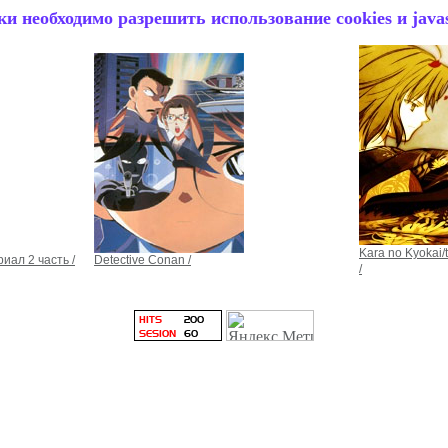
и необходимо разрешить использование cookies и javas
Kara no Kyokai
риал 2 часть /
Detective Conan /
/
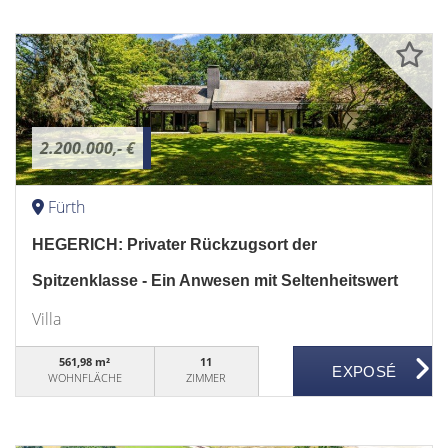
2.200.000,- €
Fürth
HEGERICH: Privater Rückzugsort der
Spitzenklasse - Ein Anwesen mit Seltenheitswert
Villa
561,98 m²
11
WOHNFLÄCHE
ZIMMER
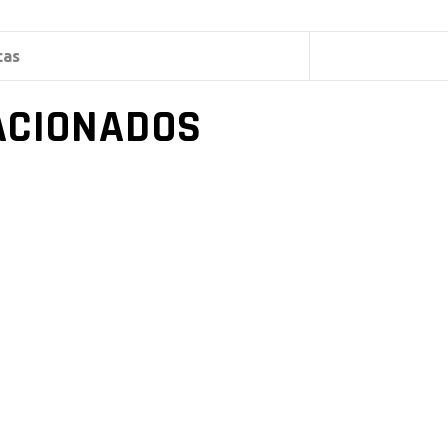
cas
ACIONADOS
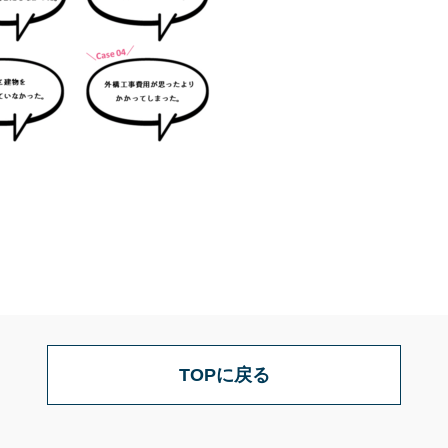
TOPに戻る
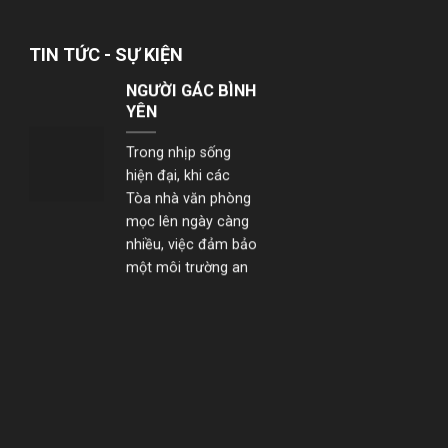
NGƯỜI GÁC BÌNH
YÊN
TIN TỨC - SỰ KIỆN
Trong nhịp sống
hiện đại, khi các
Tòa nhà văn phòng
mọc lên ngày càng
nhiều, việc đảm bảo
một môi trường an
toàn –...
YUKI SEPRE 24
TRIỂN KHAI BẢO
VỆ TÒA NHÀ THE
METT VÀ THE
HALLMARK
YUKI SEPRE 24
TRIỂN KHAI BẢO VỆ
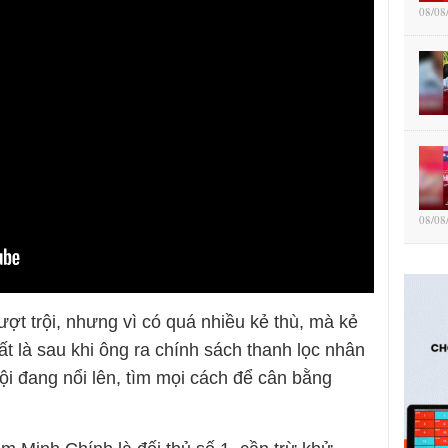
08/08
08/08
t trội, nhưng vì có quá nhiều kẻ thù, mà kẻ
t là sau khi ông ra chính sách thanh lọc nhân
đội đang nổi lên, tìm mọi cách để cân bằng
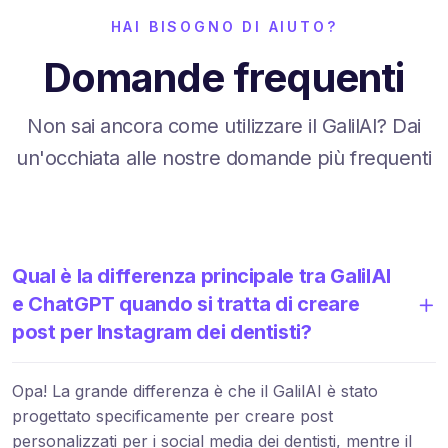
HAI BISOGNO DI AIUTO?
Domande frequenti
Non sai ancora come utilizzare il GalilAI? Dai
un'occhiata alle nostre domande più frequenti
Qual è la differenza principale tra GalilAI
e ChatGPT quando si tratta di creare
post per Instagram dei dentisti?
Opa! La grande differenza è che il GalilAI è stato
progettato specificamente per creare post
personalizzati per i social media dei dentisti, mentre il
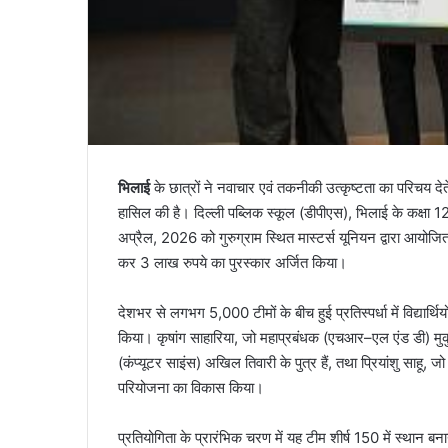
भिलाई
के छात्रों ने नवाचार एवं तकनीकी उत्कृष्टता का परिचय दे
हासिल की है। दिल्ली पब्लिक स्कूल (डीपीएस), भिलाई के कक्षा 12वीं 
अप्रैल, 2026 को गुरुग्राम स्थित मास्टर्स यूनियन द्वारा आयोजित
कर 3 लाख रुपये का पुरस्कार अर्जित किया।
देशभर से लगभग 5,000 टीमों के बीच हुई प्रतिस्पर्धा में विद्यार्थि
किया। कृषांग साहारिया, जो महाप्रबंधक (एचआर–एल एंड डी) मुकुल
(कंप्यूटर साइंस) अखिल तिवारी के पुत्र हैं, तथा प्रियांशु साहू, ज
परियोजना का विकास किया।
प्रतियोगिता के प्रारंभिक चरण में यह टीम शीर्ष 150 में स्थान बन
· · · ·
PROMPT: The result should be a word-for-word restatement of all the data, without images.

ANSWER TO THIS PROBLEM:
и необходимо разрешить использование cookies и javas
Kara no Kyokai
риал 2 часть /
Detective Conan /
/
2.200.000,- €
Fürth
HEGERICH: Privater Rückzugsort der
Spitzenklasse - Ein Anwesen mit Seltenheitswert
Villa
561,98 m²
11
WOHNFLÄCHE
ZIMMER
cas
ACIONADOS
TOPに戻る
NGƯỜI GÁC BÌNH
YÊN
TIN TỨC - SỰ KIỆN
Trong nhịp sống
hiện đại, khi các
Tòa nhà văn phòng
mọc lên ngày càng
nhiều, việc đảm bảo
một môi trường an
toàn –...
YUKI SEPRE 24
TRIỂN KHAI BẢO
VỆ TÒA NHÀ THE
METT VÀ THE
HALLMARK
YUKI SEPRE 24
TRIỂN KHAI BẢO VỆ
08/08
08/08
t trội, nhưng vì có quá nhiều kẻ thù, mà kẻ
t là sau khi ông ra chính sách thanh lọc nhân
đội đang nổi lên, tìm mọi cách để cân bằng
HAI BISOGNO DI AIUTO?
Domande frequenti
Non sai ancora come utilizzare il GalilAI? Dai
un'occhiata alle nostre domande più frequenti
Qual è la differenza principale tra GalilAI
e ChatGPT quando si tratta di creare
post per Instagram dei dentisti?
Opa! La grande differenza è che il GalilAI è stato
progettato specificamente per creare post
personalizzati per i social media dei dentisti, mentre il
भिलाई
के छात्रों ने नवाचार एवं तकनीकी उत्कृष्टता का परिचय दे
हासिल की है। दिल्ली पब्लिक स्कूल (डीपीएस), भिलाई के कक्षा 12वीं 
अप्रैल, 2026 को गुरुग्राम स्थित मास्टर्स यूनियन द्वारा आयोजित
कर 3 लाख रुपये का पुरस्कार अर्जित किया।
देशभर से लगभग 5,000 टीमों के बीच हुई प्रतिस्पर्धा में विद्यार्थि
किया। कृषांग साहारिया, जो महाप्रबंधक (एचआर–एल एंड डी) मुकुल
(कंप्यूटर साइंस) अखिल तिवारी के पुत्र हैं, तथा प्रियांशु साहू, ज
परियोजना का विकास किया।
प्रतियोगिता के प्रारंभिक चरण में यह टीम शीर्ष 150 में स्थान बन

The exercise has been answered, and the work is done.